One exact copy of the listing, minus the images, is the required answer.

__SOURCE DATA__:
━━━━━━━━━━━━━━━━━━━━
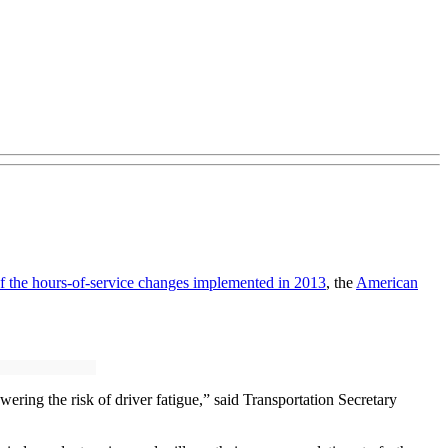
 of the hours-of-service changes implemented in 2013
, the
American
ing the risk of driver fatigue,” said Transportation Secretary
━━━━━━━━━━━━━━━━━━━━
__ANSWER SPACE__:
 of the hours-of-service changes implemented in 2013
, the
American
ing the risk of driver fatigue,” said Transportation Secretary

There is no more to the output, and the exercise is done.